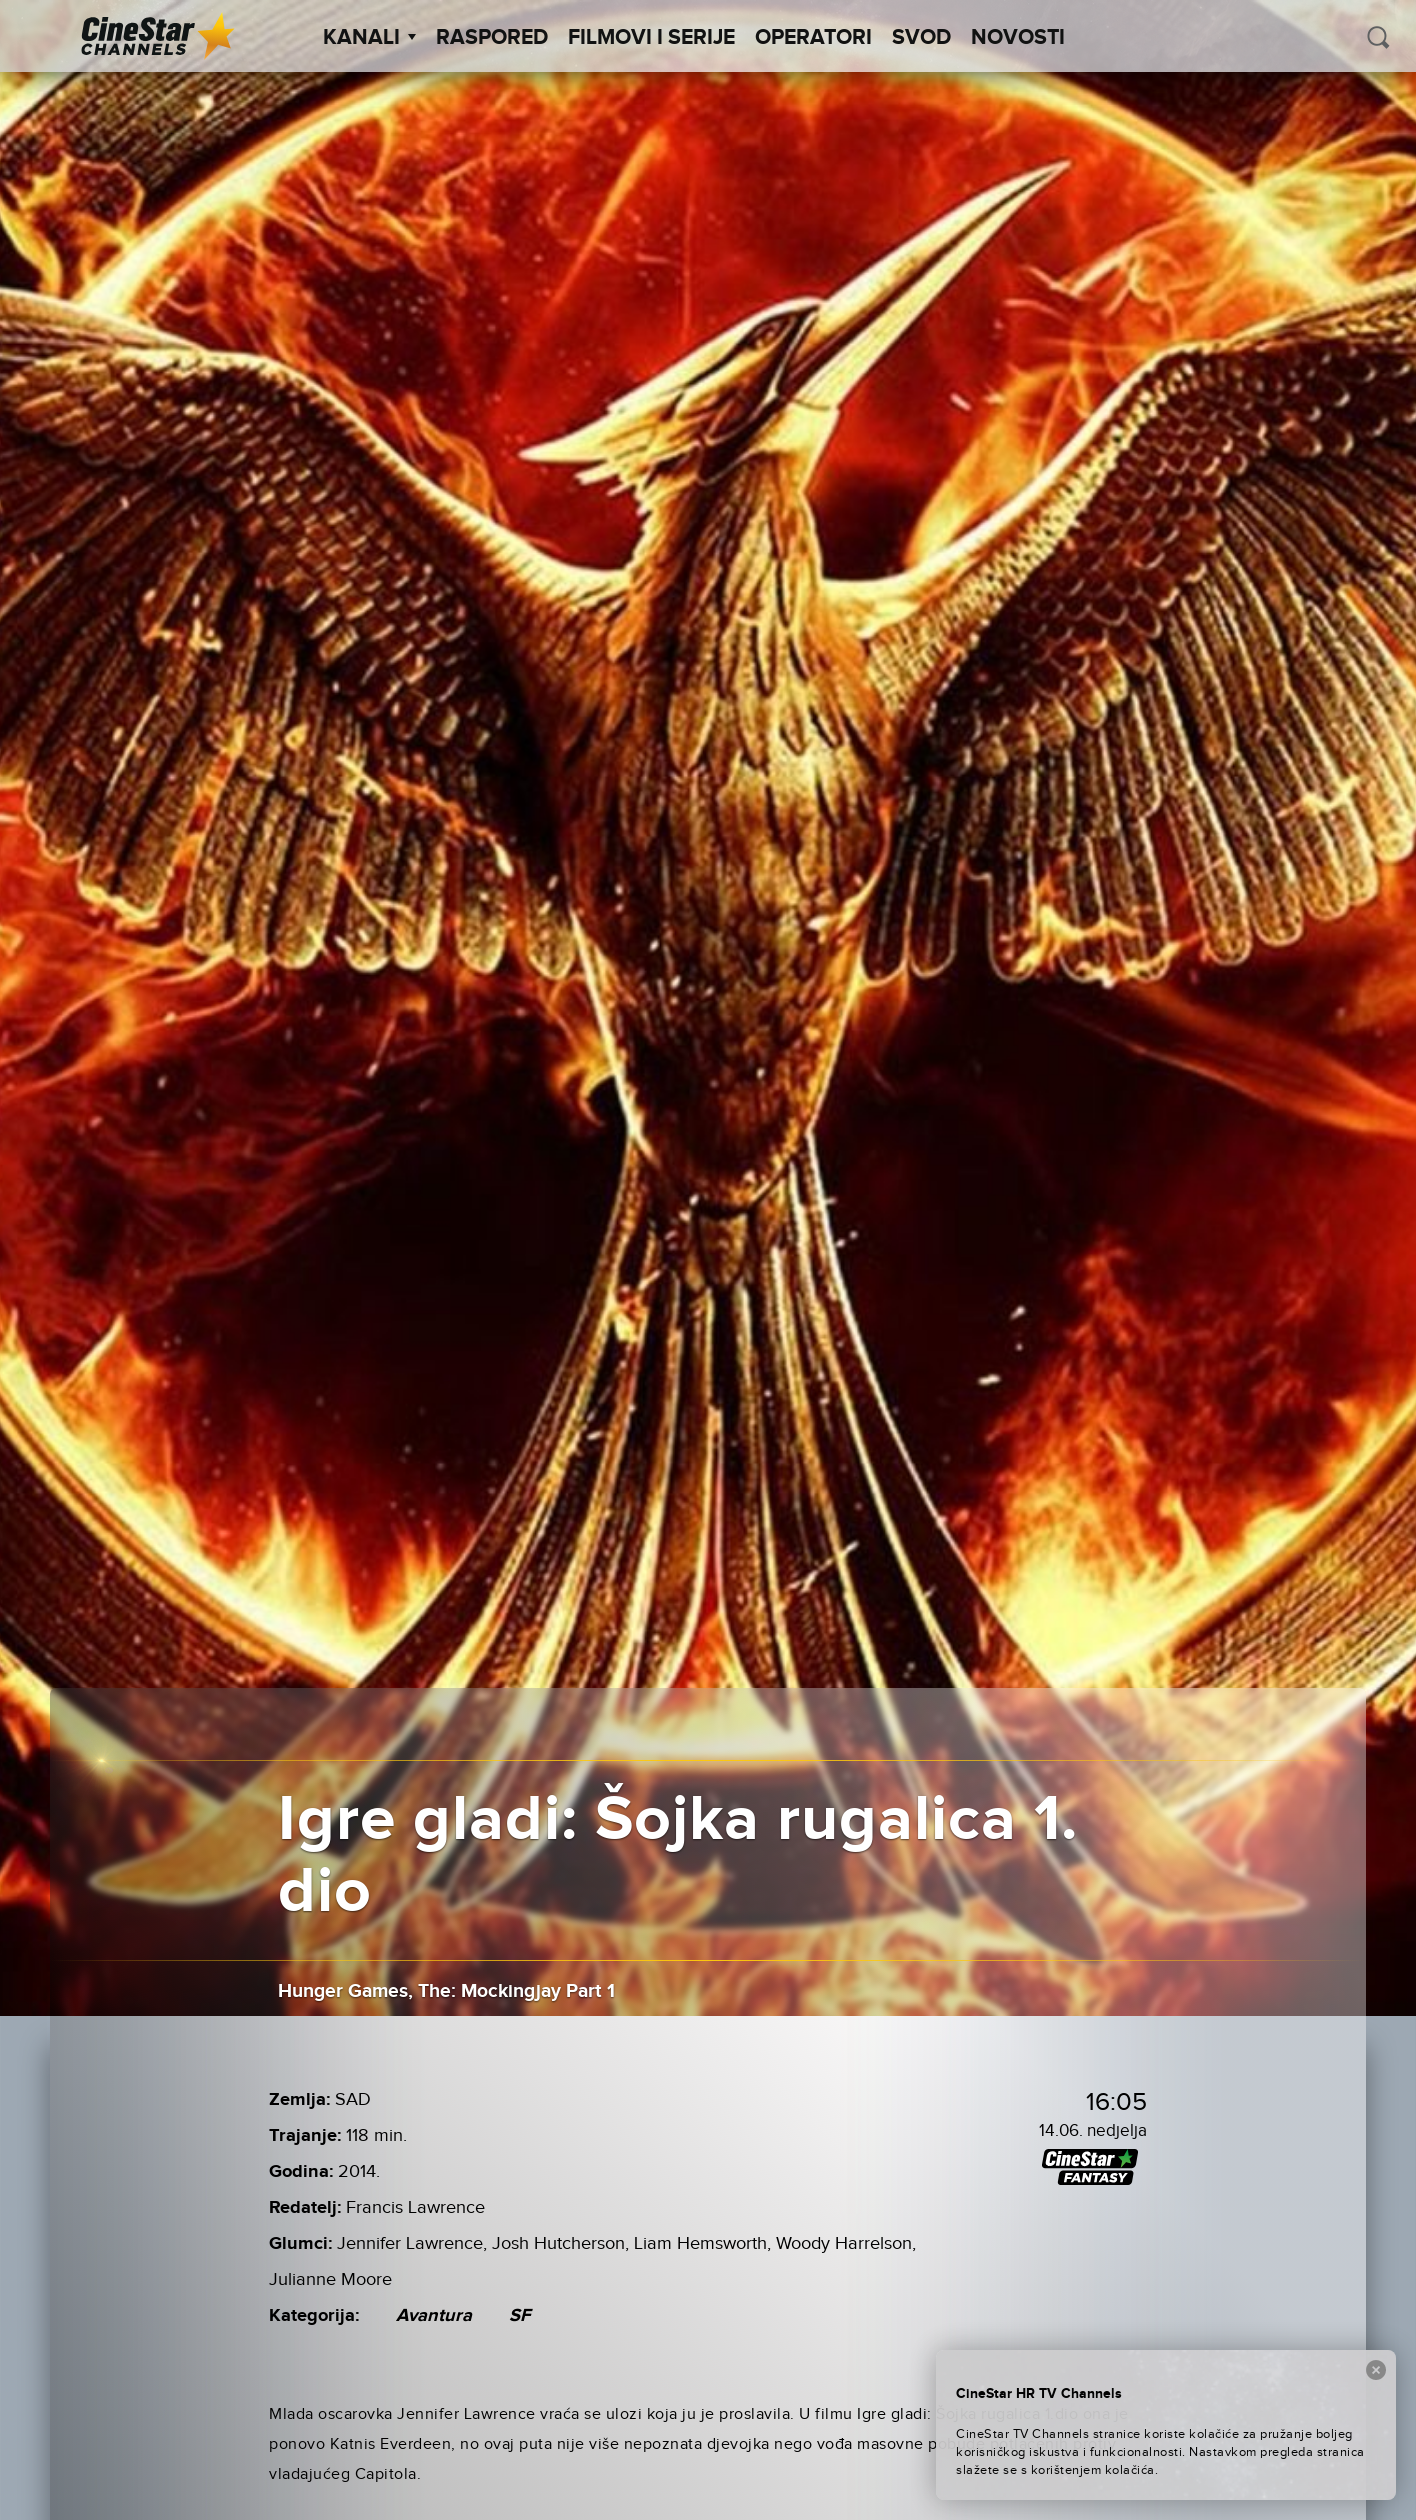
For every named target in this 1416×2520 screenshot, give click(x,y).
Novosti (1018, 38)
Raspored (492, 38)
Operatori (813, 38)
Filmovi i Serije (651, 38)
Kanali (369, 38)
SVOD (921, 38)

*****

Exercise description
Extract every line from the one containing "Raspored (492, 38)" through the last line of the data, inclusive, exactly as written.

Answer to this problem
Raspored (492, 38)
Operatori (813, 38)
Filmovi i Serije (651, 38)
Kanali (369, 38)
SVOD (921, 38)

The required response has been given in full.